Povos indígenas manifestam-se contra as PECs 187 e 343 na CCJC da Câmara dos Deputados, em Brasília. Foto: Tiago Miotto/Cimi

A peça também destaca a inconstitucionalidade da proposta que previa que os acordos para a exploração agropecuária das terras indígenas por fazendeiros seriam negociados entre não indígenas interessados e a Fundação Nacional do Índio (Funai), sem a participação dos povos indígenas.

“Permitir que a Funai exerça a tutela indígena é fazer retroceder o direito humano do índio em pelo menos 30 anos, quando vigorava a política integracionista, que pretendia a eliminação completa dos povos indígenas e das diferenças culturais em um período de poucos décadas”, expõe a Assessoria Jurídica.

No caso da PEC 187/2016, de autoria do deputado Vicentinho Júnior (PL-TO), a proposta, além de inconstitucional, é considerada “irrelevante” e “inócua” pela análise técnica. A proposta pretende alterar o artigo 231 para incluir uma autorização explícita a “atividades agropecuárias e florestais” em terras indígenas – algo que já é permitido pela própria constituição.

Segundo a nota, a PEC 187 traz “uma ideia positiva, mas inócua, de romper com o preconceito quanto a produção e comercialização indígena. Esse tipo de exercício pernicioso, caso aconteça, deve ser punido pelo Estado, por meio de suas instituições, mas nunca por meio de uma Emenda à Constituição”.

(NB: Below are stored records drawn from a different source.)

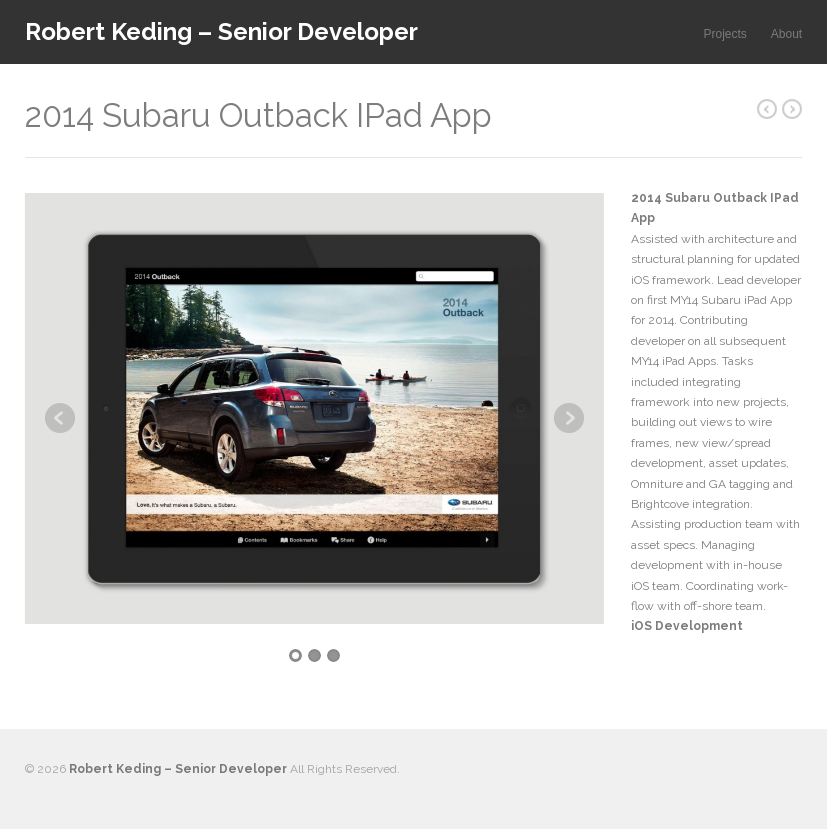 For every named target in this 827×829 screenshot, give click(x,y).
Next (569, 418)
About (786, 34)
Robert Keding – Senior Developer (221, 31)
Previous (60, 418)
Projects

“Se é o caso de contribuir com os povos indígenas, seja na produção, seja na comercialização, necessário que se crie as condições por meio de políticas públicas locais e regionais, mas nunca mexendo na Constituição”, conclui a análise jurídica.

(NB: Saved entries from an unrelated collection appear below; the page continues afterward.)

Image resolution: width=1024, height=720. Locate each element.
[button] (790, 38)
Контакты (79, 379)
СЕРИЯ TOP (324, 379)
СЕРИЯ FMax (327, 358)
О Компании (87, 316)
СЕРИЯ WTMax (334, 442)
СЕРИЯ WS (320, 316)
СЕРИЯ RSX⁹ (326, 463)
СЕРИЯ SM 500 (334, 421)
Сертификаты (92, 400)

A nota também relembra a ampla participação dos povos indígenas durante o processo Constituinte, nos anos de 1987 e 1988, para destacar a legitimidade conjunto normativo-constitucional indígena que integra a Constituição Federal de 1988.

“Nesse sentido, qualquer mudança que implique em radicalização do texto constitucional é viciada, é ilegítima e tende a colocar por terra o que foi construído com a direta participação dos grupos indígenas”, afirma a nota.